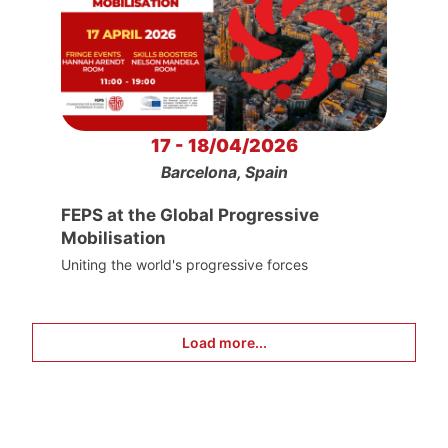
17 - 18/04/2026
Barcelona, Spain
FEPS at the Global Progressive
Mobilisation
Uniting the world's progressive forces
Load more...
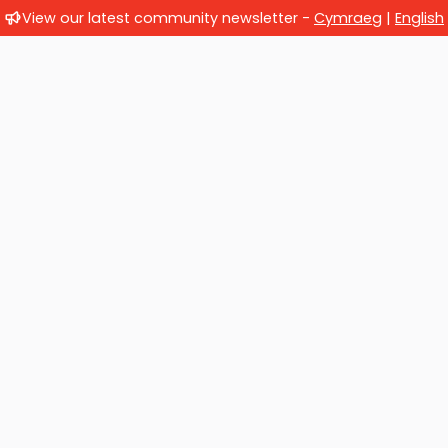
View our latest community newsletter -
Cymraeg
|
English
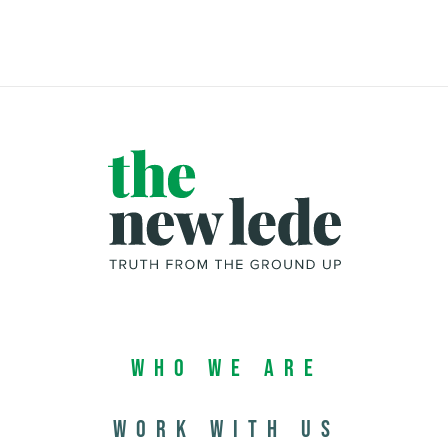
Who We Are
Work with us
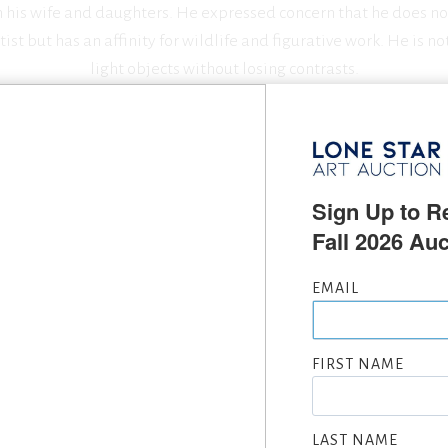
h his wife and daughters. He expressed concern that he does n
ist but has an affinity for wildlife and figurative work. He is not
light objects without losing contrasts.
SEEKING CONSIGNMENTS BY JASON RICH, SUBMIT NOW
Sign Up to Re
Fall 2026 Auc
EMAIL
OLD AT LONE STAR ART AUCTI
FIRST NAME
LAST NAME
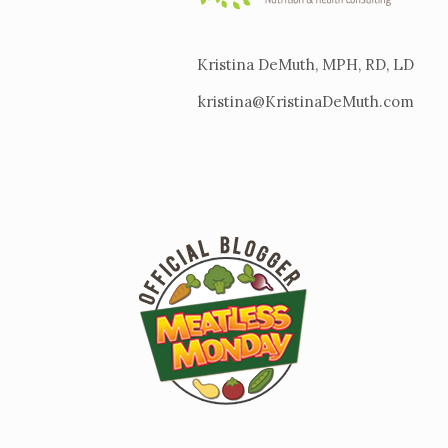
Kristina DeMuth, MPH, RD, LD
kristina@KristinaDeMuth.com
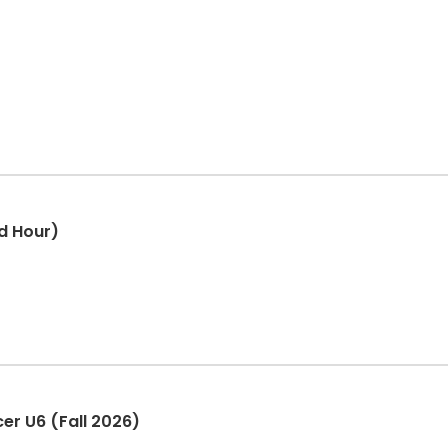
d Hour)
er U6 (Fall 2026)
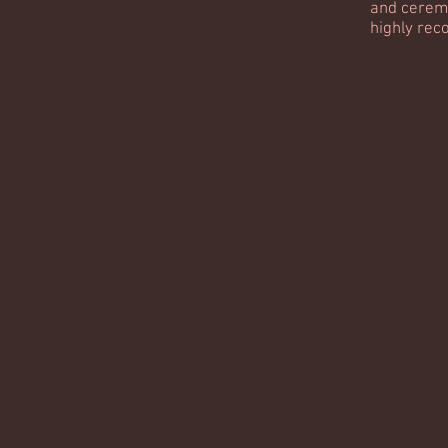
and cerem
highly re
-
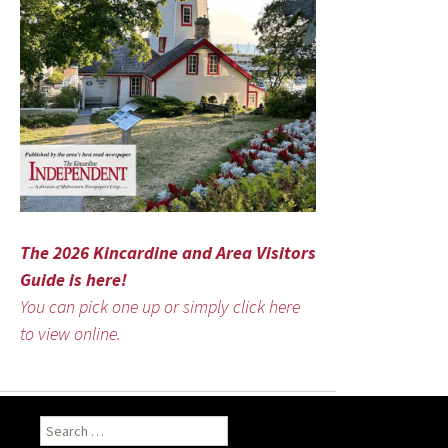
The 2026 Kincardine and Area Visitors
Guide is here!
You can pick one up or simply click here
to view online.
Search
for:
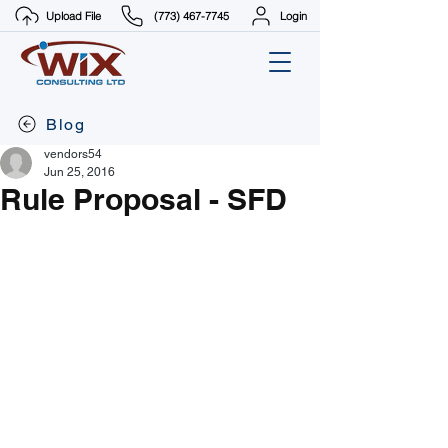
Upload File
(773) 467-7745
Login
Blog
vendors54
Jun 25, 2016
Rule Proposal - SFD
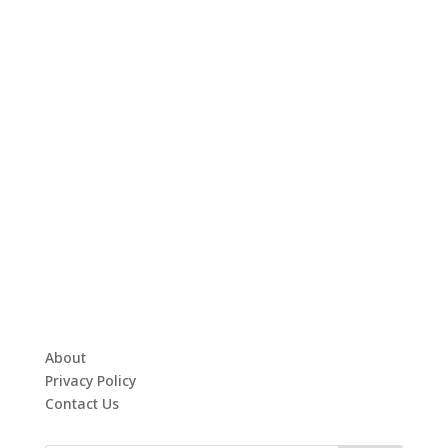
About
Privacy Policy
Contact Us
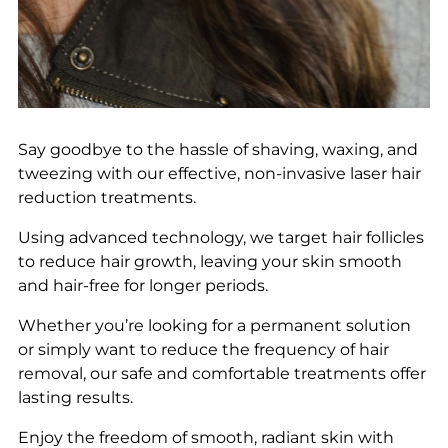
Say goodbye to the hassle of shaving, waxing, and
tweezing with our effective, non-invasive laser hair
reduction treatments.
Using advanced technology, we target hair follicles
to reduce hair growth, leaving your skin smooth
and hair-free for longer periods.
Whether you’re looking for a permanent solution
or simply want to reduce the frequency of hair
removal, our safe and comfortable treatments offer
lasting results.
Enjoy the freedom of smooth, radiant skin with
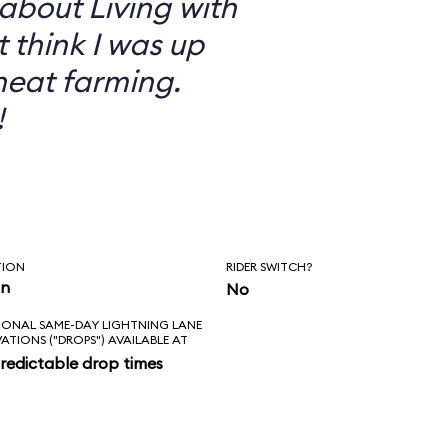
 about Living with
t think I was up
heat farming.
!
TION
RIDER SWITCH?
in
No
IONAL SAME-DAY LIGHTNING LANE
VATIONS ("DROPS") AVAILABLE AT
redictable drop times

■ ■ ■

Where a line contains the word "reduce", copy that line from the listing above.

## Answer for this exercise
to reduce hair growth, leaving your skin smooth
or simply want to reduce the frequency of hair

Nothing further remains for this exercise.